**Exercise instructions**
Repeat the records below in their entirety, exactly.

Data excerpts:
Content starts

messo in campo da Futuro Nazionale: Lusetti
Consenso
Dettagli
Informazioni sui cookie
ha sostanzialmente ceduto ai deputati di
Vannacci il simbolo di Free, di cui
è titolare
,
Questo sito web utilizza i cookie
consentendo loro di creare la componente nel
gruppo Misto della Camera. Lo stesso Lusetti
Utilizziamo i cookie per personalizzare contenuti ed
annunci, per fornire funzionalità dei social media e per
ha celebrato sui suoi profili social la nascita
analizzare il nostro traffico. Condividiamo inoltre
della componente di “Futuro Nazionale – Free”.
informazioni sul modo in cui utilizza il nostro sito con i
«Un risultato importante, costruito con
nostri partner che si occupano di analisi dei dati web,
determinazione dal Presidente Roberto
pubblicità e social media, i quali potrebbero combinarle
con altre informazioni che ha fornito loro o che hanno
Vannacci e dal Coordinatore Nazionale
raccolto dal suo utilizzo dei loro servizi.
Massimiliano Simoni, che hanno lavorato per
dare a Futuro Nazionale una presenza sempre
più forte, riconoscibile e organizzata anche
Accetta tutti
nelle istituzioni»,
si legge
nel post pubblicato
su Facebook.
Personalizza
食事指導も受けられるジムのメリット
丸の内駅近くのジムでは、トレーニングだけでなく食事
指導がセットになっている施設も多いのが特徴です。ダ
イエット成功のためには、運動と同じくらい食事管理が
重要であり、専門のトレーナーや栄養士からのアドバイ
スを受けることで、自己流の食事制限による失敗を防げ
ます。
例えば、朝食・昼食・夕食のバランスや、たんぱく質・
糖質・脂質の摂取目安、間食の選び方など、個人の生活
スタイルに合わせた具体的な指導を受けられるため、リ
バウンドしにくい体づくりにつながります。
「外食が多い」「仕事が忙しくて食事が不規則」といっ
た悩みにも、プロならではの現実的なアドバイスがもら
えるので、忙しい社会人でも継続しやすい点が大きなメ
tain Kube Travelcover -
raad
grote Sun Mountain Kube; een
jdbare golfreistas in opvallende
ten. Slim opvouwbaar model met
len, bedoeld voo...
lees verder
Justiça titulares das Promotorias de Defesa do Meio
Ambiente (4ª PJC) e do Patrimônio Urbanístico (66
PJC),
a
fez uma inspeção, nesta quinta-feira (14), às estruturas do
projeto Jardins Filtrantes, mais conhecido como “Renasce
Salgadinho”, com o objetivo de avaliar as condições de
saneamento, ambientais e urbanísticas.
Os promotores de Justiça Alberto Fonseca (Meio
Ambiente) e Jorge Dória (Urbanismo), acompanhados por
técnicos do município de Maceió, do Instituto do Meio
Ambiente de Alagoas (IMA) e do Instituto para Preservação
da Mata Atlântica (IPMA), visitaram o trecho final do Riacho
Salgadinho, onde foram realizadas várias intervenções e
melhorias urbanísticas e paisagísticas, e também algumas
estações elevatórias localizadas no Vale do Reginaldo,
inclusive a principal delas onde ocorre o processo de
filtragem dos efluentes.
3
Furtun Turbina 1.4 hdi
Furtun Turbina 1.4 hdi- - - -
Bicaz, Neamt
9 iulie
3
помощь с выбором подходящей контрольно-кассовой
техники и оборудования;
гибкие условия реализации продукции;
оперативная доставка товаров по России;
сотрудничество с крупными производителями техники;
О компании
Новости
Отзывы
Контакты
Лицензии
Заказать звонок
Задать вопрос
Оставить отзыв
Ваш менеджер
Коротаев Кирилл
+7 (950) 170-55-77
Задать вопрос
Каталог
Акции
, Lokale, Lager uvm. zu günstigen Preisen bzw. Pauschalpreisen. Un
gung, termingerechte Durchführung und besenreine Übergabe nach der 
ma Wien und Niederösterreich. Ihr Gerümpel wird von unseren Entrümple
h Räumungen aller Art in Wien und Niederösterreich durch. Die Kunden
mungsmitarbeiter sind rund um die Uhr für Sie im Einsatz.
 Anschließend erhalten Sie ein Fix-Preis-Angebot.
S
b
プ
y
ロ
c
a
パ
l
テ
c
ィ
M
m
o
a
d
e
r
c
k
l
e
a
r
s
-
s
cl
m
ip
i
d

Content ends

**Your solution**
messo in campo da Futuro Nazionale: Lusetti
Consenso
Dettagli
Informazioni sui cookie
ha sostanzialmente ceduto ai deputati di
Vannacci il simbolo di Free, di cui
è titolare
,
Questo sito web utilizza i cookie
consentendo loro di creare la componente nel
gruppo Misto della Camera. Lo stesso Lusetti
Utilizziamo i cookie per personalizzare contenuti ed
annunci, per fornire funzionalità dei social media e per
ha celebrato sui suoi profili social la nascita
analizzare il nostro traffico. Condividiamo inoltre
della componente di “Futuro Nazionale – Free”.
informazioni sul modo in cui utilizza il nostro sito con i
«Un risultato importante, costruito con
nostri partner che si occupano di analisi dei dati web,
determinazione dal Presidente Roberto
pubblicità e social media, i quali potrebbero combinarle
con altre informazioni che ha fornito loro o che hanno
Vannacci e dal Coordinatore Nazionale
raccolto dal suo utilizzo dei loro servizi.
Massimiliano Simoni, che hanno lavorato per
dare a Futuro Nazionale una presenza sempre
più forte, riconoscibile e organizzata anche
Accetta tutti
nelle istituzioni»,
si legge
nel post pubblicato
su Facebook.
Personalizza
食事指導も受けられるジムのメリット
丸の内駅近くのジムでは、トレーニングだけでなく食事
指導がセットになっている施設も多いのが特徴です。ダ
イエット成功のためには、運動と同じくらい食事管理が
重要であり、専門のトレーナーや栄養士からのアドバイ
スを受けることで、自己流の食事制限による失敗を防げ
ます。
例えば、朝食・昼食・夕食のバランスや、たんぱく質・
糖質・脂質の摂取目安、間食の選び方など、個人の生活
スタイルに合わせた具体的な指導を受けられるため、リ
バウンドしにくい体づくりにつながります。
「外食が多い」「仕事が忙しくて食事が不規則」といっ
た悩みにも、プロならではの現実的なアドバイスがもら
えるので、忙しい社会人でも継続しやすい点が大きなメ
tain Kube Travelcover -
raad
grote Sun Mountain Kube; een
jdbare golfreistas in opvallende
ten. Slim opvouwbaar model met
len, bedoeld voo...
lees verder
Justiça titulares das Promotorias de Defesa do Meio
Ambiente (4ª PJC) e do Patrimônio Urbanístico (66
PJC),
a
fez uma inspeção, nesta quinta-feira (14), às estruturas do
projeto Jardins Filtrantes, mais conhecido como “Renasce
Salgadinho”, com o objetivo de avaliar as condições de
saneamento, ambientais e urbanísticas.
Os promotores de Justiça Alberto Fonseca (Meio
Ambiente) e Jorge Dória (Urbanismo), acompanhados por
técnicos do município de Maceió, do Instituto do Meio
Ambiente de Alagoas (IMA) e do Instituto para Preservação
da Mata Atlântica (IPMA), visitaram o trecho final do Riacho
Salgadinho, onde foram realizadas várias intervenções e
melhorias urbanísticas e paisagísticas, e também algumas
estações elevatórias localizadas no Vale do Reginaldo,
inclusive a principal delas onde ocorre o processo de
filtragem dos efluentes.
3
Furtun Turbina 1.4 hdi
Furtun Turbina 1.4 hdi- - - -
Bicaz, Neamt
9 iulie
3
помощь с выбором подходящей контрольно-кассовой
техники и оборудования;
гибкие условия реализации продукции;
оперативная доставка товаров по России;
сотрудничество с крупными производителями техники;
О компании
Новости
Отзывы
Контакты
Лицензии
Заказать звонок
Задать вопрос
Оставить отзыв
Ваш менеджер
Коротаев Кирилл
+7 (950) 170-55-77
Задать вопрос
Каталог
Акции
, Lokale, Lager uvm. zu günstigen Preisen bzw. Pauschalpreisen. Un
gung, termingerechte Durchführung und besenreine Übergabe nach der 
ma Wien und Niederösterreich. Ihr Gerümpel wird von unseren Entrümple
h Räumungen aller Art in Wien und Niederösterreich durch. Die Kunden
mungsmitarbeiter sind rund um die Uhr für Sie im Einsatz.
 Anschließend erhalten Sie ein Fix-Preis-Angebot.
S
b
プ
y
ロ
c
a
パ
l
テ
c
ィ
M
m
o
a
d
e
r
c
k
l
e
a
r
s
-
s
cl
m
ip
i
d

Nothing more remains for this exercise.